Viscous anisotropy of glacier ice

Monocrystal Polycrystal

If grains are approximately transversely isotropic, the grain rheology can be modelled using the transversely isotropic power-law rheology. This requires specifying the grain eigenenhancements \(E_{mm}'\) and \(E_{mt}'\), the power-law exponent \(n'\), and the Taylor—Sachs weight \(\alpha\).

For glacier ice, we follow the literature and rename

\[ {\bf c} = {\bf m}^\prime \quad\text{and}\quad {\bf a} = {\bf t}^\prime. \]

The below code example shows how to calculate \(E_{ij}\) given a4 (or nlm) assuming the grain parameters proposed by Rathmann and Lilien (2021):

import numpy as np
from specfabpy import specfab as sf
lm, nlm_len = sf.init(8) 

### Synthetic unidirectional CPO (all c-axes aligned in z-direction)
m = np.array([0,0,1]) 
a4 = np.einsum('i,j,k,l', m,m,m,m) # 4-times repeated outer product of m
nlm = np.zeros((nlm_len), dtype=np.complex64)
nlm[:sf.L4len] = sf.a4_to_nlm(a4) # derive corresponding expansion coefficients

### Basis for enhancement factor calculations
(e1,e2,e3, eigvals) = sf.frame(nlm, 'e') # enhancement factors are w.r.t. a^(2) basis (i.e. eigenenhancements)
#(e1,e2,e3) = np.eye(3) # enhancement factors are w.r.t. Cartesian basis (x,y,z)

### Transversely isotropic monocrystal parameters for ice (Rathmann & Lilien, 2021)
n_grain   = 1        # power-law exponent: n=1 => linear grain rheology, nonlinear (n>1) is unsupported.
Eij_grain = (1, 1e3) # grain eigenenhancements (Ecc,Eca) for compression along c-axis (Ecc) and for shear parallel to basal plane (Eca)
alpha     = 0.0125   # Taylor--Sachs weight

### Calculate enhancement factors w.r.t. (e1,e2,e3)
Eij = sf.Eij_tranisotropic(nlm, e1,e2,e3, Eij_grain,alpha,n_grain) # Eij=(E11,E22,E33,E23,E13,E12)

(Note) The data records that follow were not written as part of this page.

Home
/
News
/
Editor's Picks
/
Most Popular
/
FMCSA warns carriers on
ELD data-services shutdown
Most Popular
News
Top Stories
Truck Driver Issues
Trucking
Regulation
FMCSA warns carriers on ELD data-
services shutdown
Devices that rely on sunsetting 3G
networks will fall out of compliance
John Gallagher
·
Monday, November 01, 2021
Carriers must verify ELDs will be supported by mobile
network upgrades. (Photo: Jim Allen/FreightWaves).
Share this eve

Choosing grain parameters for glacier ice

The grain parameters proposed by Rathmann and Lilien (2021) assume a linear viscous (\(n'=1\)) response and promote the activation of basal glide by making that slip system soft compared to other systems: \(E_{ca}' > 1\), whereas \(E_{cc}'=1\). This reduces the problem to that of picking \(E_{ca}'\) and \(\alpha\), which Rathmann and Lilien (2021) chose such that deformation tests on unidirectional CPOs (perfect single maximum) are approximately reproduced: \(E_{mt}=10\) while \(E_{mt}/E_{pq} \sim 10^4\), where \(p,q\) denote directions at \(45^\circ\) to \({\bf m}\).

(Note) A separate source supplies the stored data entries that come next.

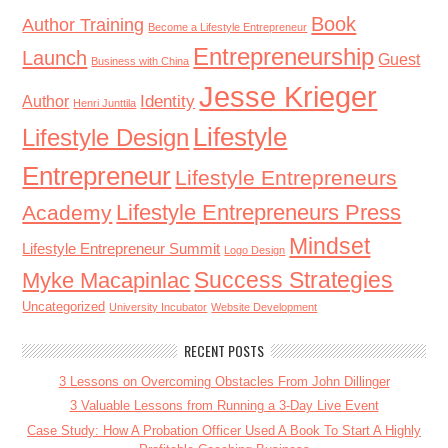
Book
Author Training
Become a Lifestyle Entrepreneur
Entrepreneurship
Launch
Guest
Business with China
Jesse Krieger
Identity
Author
Henri Junttila
Lifestyle
Lifestyle Design
Entrepreneur
Lifestyle Entrepreneurs
Lifestyle Entrepreneurs Press
Academy
Mindset
Lifestyle Entrepreneur Summit
Logo Design
Success Strategies
Myke Macapinlac
Uncategorized
University Incubator
Website Development
RECENT POSTS
3 Lessons on Overcoming Obstacles From John Dillinger
3 Valuable Lessons from Running a 3-Day Live Event
Case Study: How A Probation Officer Used A Book To Start A Highly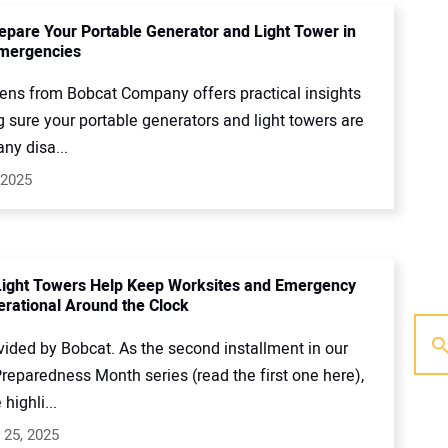
epare Your Portable Generator and Light Tower in
Emergencies
kens from Bobcat Company offers practical insights
 sure your portable generators and light towers are
any disa...
 2025
Light Towers Help Keep Worksites and Emergency
rational Around the Clock
vided by Bobcat. As the second installment in our
reparedness Month series (read the first one here),
 highli...
 25, 2025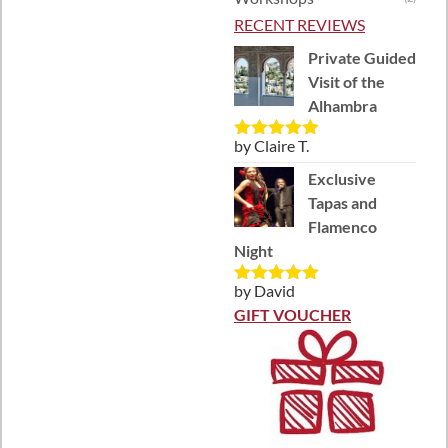
RECENT REVIEWS
Private Guided
Visit of the
Alhambra
by Claire T.
Rated
5
out
of 5
Exclusive
Tapas and
Flamenco
Night
by David
Rated
5
out
of 5
GIFT VOUCHER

The effect of choosing alternative \(E_{ca}'\) and \(\alpha\) (left plot) on eigenenhancements for different CPO states (right plot) is here shown for combinations of \(E_{ca}'\) and \(\alpha\) that fulfill \(E_{mt}=10\) for a unidirectional CPO:

Clearly, there is a tradeoff between how shear enhanced (\(E_{mt}\)) and how hard for axial compression (\(E_{mm}\)) the model allows a unidirectional CPO to be.